# Task brief:
Exact copy, no pictures: return all the records as they stand.

# Data:

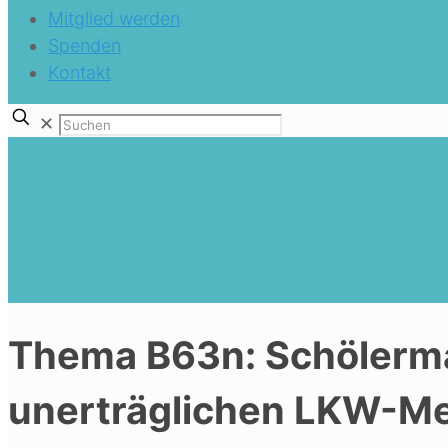
Mitglied werden
Spenden
Kontakt
✕
Thema B63n: Schölermann spielt mit
Pelkum
Home
x_Fraktion_und_Kreisverband
Thema B63n: Schölermann spielt mit unerträgl
Thema B63n: Schölerma
unerträglichen LKW-Me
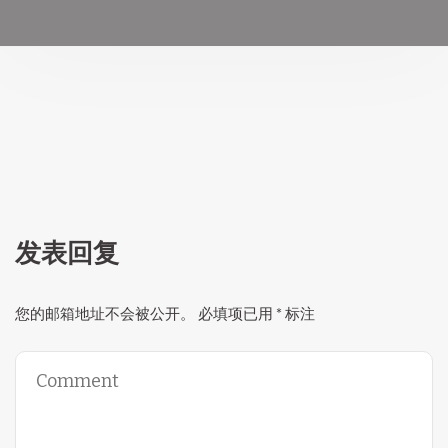
发表回复
您的邮箱地址不会被公开。
必填项已用
*
标注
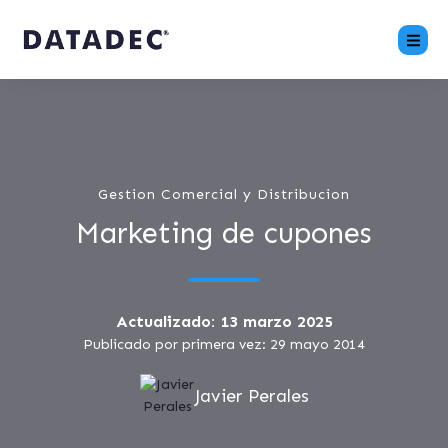
Gestion Comercial y Distribucion
Marketing de cupones
Actualizado: 13 marzo 2025
Publicado por primera vez: 29 mayo 2014
Javier Perales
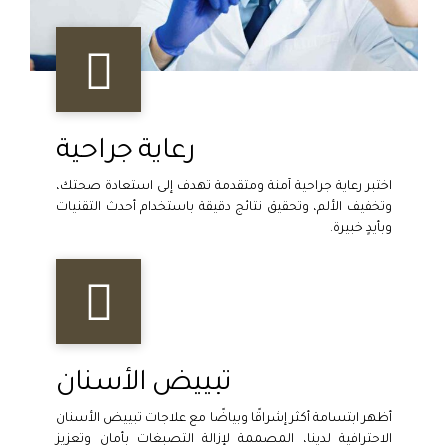
رعاية جراحية
اختبر رعاية جراحية آمنة ومتقدمة تهدف إلى استعادة صحتك،
وتخفيف الألم، وتحقيق نتائج دقيقة باستخدام أحدث التقنيات
وبأيدٍ خبيرة.
تبييض الأسنان
أظهر ابتسامة أكثر إشراقًا وبياضًا مع علاجات تبييض الأسنان
الاحترافية لدينا، المصممة لإزالة التصبغات بأمان وتعزيز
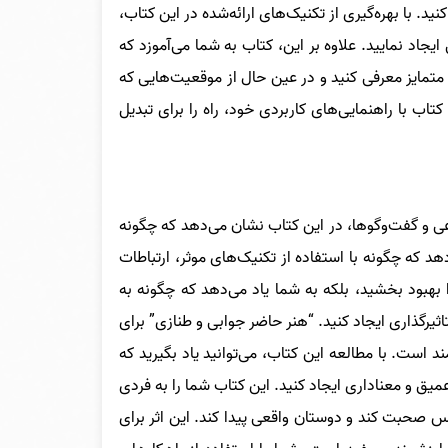
 با بهره‌گیری از تکنیک‌های ارائه‌شده در این کتاب،
ایجاد نمایید. علاوه بر این، کتاب به شما می‌آموزد که
ی متمایز معرفی کنید و در عین حال از موقعیت‌هایی که
ب با راهنمایی‌های کاربردی خود، راه را برای تبدیل
عی و گفت‌وگوها، در این کتاب نشان می‌دهد که چگونه
هد که چگونه با استفاده از تکنیک‌های موثر، ارتباطات
 بهبود بخشید، بلکه به شما یاد می‌دهد که چگونه به
یرگذاری ایجاد کنید.
“هنر حاضر جوابی و طنازی” برای
است. با مطالعه این کتاب، می‌توانید یاد بگیرید که
عمیق و معناداری ایجاد کنید. این کتاب شما را به فردی
نفس صحبت کند و دوستان واقعی پیدا کند.
این اثر برای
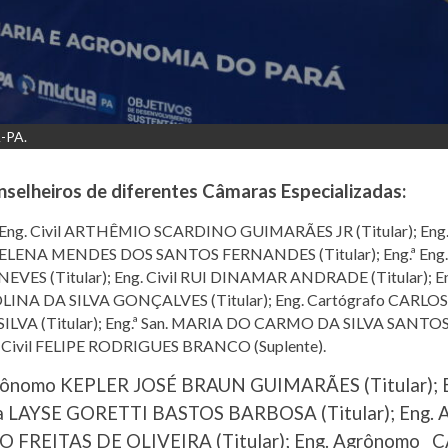
A-PA.
nselheiros de diferentes Câmaras Especializadas:
6): Eng. Civil ARTHÊMIO SCARDINO GUIMARÃES JR (Titular); 
Trab. HELENA MENDES DOS SANTOS FERNANDES (Titular); Eng.ª 
VA NEVES (Titular); Eng. Civil RUI DINAMAR ANDRADE (Titular);
 CAROLINA DA SILVA GONÇALVES (Titular); Eng. Cartógrafo C
 SILVA (Titular); Eng.ª San. MARIA DO CARMO DA SILVA SANTOS 
ng. Civil FELIPE RODRIGUES BRANCO (Suplente).
grônomo KEPLER JOSÉ BRAUN GUIMARÃES (Titular); E
oma LAYSE GORETTI BASTOS BARBOSA (Titular); Eng.
NO FREITAS DE OLIVEIRA (Titular); Eng. Agrôno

# Solution:
Mitglied werden
Spenden
Kontakt
✕
Thema B63n: Schölermann spielt mit
Pelkum
Home
x_Fraktion_und_Kreisverband
Thema B63n: Schölermann spielt mit unerträgl
Thema B63n: Schölerma
unerträglichen LKW-Me
发表回复
您的邮箱地址不会被公开。
必填项已用
*
标注
Gestion Comercial y Distribucion
Marketing de cupones
Actualizado: 13 marzo 2025
Publicado por primera vez: 29 mayo 2014
Javier Perales
رعاية جراحية
اختبر رعاية جراحية آمنة ومتقدمة تهدف إلى استعادة صحتك،
وتخفيف الألم، وتحقيق نتائج دقيقة باستخدام أحدث التقنيات
وبأيدٍ خبيرة.
تبييض الأسنان
أظهر ابتسامة أكثر إشراقًا وبياضًا مع علاجات تبييض الأسنان
الاحترافية لدينا، المصممة لإزالة التصبغات بأمان وتعزيز
 با بهره‌گیری از تکنیک‌های ارائه‌شده در این کتاب،
ایجاد نمایید. علاوه بر این، کتاب به شما می‌آموزد که
ی متمایز معرفی کنید و در عین حال از موقعیت‌هایی که
ب با راهنمایی‌های کاربردی خود، راه را برای تبدیل
عی و گفت‌وگوها، در این کتاب نشان می‌دهد که چگونه
هد که چگونه با استفاده از تکنیک‌های موثر، ارتباطات
 بهبود بخشید، بلکه به شما یاد می‌دهد که چگونه به
یرگذاری ایجاد کنید.
“هنر حاضر جوابی و طنازی” برای
است. با مطالعه این کتاب، می‌توانید یاد بگیرید که
عمیق و معناداری ایجاد کنید. این کتاب شما را به فردی
نفس صحبت کند و دوستان واقعی پیدا کند.
این اثر برای
A-PA.
nselheiros de diferentes Câmaras Especializadas:
6): Eng. Civil ARTHÊMIO SCARDINO GUIMARÃES JR (Titular); 
Trab. HELENA MENDES DOS SANTOS FERNANDES (Titular); Eng.ª 
VA NEVES (Titular); Eng. Civil RUI DINAMAR ANDRADE (Titular);
 CAROLINA DA SILVA GONÇALVES (Titular); Eng. Cartógrafo C
 SILVA (Titular); Eng.ª San. MARIA DO CARMO DA SILVA SANTOS 
ng. Civil FELIPE RODRIGUES BRANCO (Suplente).
grônomo KEPLER JOSÉ BRAUN GUIMARÃES (Titular); E
oma LAYSE GORETTI BASTOS BARBOSA (Titular); Eng.
NO FREITAS DE OLIVEIRA (Titular); Eng. Agrôno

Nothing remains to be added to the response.